There is no physical address or phone number on the website, 
The Web Site was created 6 Months ago the address listed is a third party that registered the domain on their behalf.



> We are only accepting Wyndham point-based deeds currently.
> Deeds must be owned free and clear.
> Maintenance fees must be kept current during transfer.


 
Google finds them in Irvine with "BBB ACCREDITATION"  

And some shill reviews on other sites


Domain Name: KEYSWITHOUTFEES.COM

Administrative Contact, Technical Contact:
Point Pay hq2bd9p92m8@networksolutionsprivateregistration.com
ATTN KEYSWITHOUTFEES.COM
care of Network Solutions
PO Box 459
Drums, PA 18222
US
570-708-8780


Record expires on 21-May-2013.
Record created on 21-May-2012.


----------



## LannyPC (Nov 9, 2012)

cwgolfer said:


> They want one year of maintenance fees paid up front to cover all paperwork.



That sounds very fishy to me.  Let's say I own at a resort that has MFs of $800.  Another person owns at a resort that has MFs of $1000.  Why would I have to pay "only" $800 to "cover all paperwork" while the other guy would have to pay $1000 to "cover all paperwork"?  Why a difference of $200 to "cover all paperwork" for 2 different owners?


----------



## csxjohn (Nov 9, 2012)

LannyPC said:


> That sounds very fishy to me.  Let's say I own at a resort that has MFs of $800.  Another person owns at a resort that has MFs of $1000.  Why would I have to pay "only" $800 to "cover all paperwork" while the other guy would have to pay $1000 to "cover all paperwork"?  Why a difference of $200 to "cover all paperwork" for 2 different owners?

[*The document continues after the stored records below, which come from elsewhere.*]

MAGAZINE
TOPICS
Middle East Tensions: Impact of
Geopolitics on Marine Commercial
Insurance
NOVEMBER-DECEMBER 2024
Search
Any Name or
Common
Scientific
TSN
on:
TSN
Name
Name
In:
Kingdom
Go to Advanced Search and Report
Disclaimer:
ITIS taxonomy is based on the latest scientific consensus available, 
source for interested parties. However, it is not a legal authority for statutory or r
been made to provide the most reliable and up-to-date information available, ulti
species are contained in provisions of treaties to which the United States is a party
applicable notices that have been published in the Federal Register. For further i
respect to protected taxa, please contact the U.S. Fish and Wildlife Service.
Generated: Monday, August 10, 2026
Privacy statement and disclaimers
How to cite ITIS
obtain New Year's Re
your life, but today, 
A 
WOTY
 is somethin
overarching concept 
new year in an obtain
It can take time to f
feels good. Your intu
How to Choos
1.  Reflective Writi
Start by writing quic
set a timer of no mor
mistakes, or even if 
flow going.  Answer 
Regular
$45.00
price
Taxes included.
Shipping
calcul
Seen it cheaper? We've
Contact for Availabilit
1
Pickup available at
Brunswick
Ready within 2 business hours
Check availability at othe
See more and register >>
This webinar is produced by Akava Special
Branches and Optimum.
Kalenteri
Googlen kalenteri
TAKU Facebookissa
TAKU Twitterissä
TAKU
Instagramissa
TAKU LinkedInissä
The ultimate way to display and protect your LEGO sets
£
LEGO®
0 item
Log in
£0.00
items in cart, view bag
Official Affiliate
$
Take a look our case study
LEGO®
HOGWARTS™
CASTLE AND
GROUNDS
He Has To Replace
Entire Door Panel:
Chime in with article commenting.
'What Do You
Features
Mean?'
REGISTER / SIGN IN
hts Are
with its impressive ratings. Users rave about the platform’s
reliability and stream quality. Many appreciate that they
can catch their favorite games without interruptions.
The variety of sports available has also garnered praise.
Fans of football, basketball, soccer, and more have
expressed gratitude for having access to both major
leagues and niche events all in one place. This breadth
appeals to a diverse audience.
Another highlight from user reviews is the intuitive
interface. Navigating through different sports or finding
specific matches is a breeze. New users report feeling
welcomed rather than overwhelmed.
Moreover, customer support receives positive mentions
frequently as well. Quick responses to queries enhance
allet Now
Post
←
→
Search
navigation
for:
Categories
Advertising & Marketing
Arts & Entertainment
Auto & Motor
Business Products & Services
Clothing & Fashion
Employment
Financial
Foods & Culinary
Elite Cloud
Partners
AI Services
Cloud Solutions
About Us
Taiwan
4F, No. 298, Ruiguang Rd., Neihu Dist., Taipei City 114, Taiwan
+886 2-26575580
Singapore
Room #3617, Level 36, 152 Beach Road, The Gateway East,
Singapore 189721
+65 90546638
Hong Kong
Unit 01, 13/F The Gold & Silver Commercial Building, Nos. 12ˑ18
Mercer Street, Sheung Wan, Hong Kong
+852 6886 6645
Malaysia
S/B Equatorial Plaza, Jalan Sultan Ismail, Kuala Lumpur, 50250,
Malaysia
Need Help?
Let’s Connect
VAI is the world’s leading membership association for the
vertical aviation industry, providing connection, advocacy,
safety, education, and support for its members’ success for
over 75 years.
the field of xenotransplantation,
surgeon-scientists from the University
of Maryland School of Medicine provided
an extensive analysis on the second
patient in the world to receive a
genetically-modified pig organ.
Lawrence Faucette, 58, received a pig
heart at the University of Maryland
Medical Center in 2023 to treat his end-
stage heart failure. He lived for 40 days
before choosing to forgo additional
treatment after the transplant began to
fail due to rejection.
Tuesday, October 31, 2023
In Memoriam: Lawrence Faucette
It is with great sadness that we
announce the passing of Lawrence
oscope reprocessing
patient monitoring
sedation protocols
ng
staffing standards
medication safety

Just one reason why this smells fishy.  

As mentioned earlier, how can they rent for 50% off and continue in business?

I'd stay away.

Look into selling your TS and renting from others if thats what you'd like to do.

How to sell.

http://www.tugbbs.com/forums/showthread.php?t=44


Units that members are seeking now.

http://tug2.com/timesharemarketplac...ram=&Week=&Year=&Bedrooms=&Bathrooms=&Sleeps=


----------



## geekette (Nov 9, 2012)

cwgolfer said:


> New to this site.  Don't know where to post this question.  Has anyone had a dealing with Keys without Fees?  Claim to take over your deed and you become a member of their system and can rent properties for half of going price.  They want one year of maintenance fees paid up front to cover all paperwork.  Doesn't sound legit to me.  Any help appreciated.



"Take over your deed" is the part that rubs me wrong.  Rentals for  "half of going price" is rather nebulous as well.

Please pass this up.  If you want to rent other resorts, you can do so without their help.


----------



## grandschnauzer (Nov 14, 2012)

*The going rate*

What makes anyone think the going rate will be based on the MF? First is the #1 rule in business: Make a profit. If I tried to rent my points for the MF, it's certainly not be worth my time.

KEYS state on its calculator page it has an avg rate of $99/day. It doesn't say whether that is the retail or the wholesale (50% off) price. If I rented, say Bonnet Creek, 2Br Dx, (189k points), at this rate, I'd gross $693. Thats $3.67 per 1K points. Anyone pay this much in MFs?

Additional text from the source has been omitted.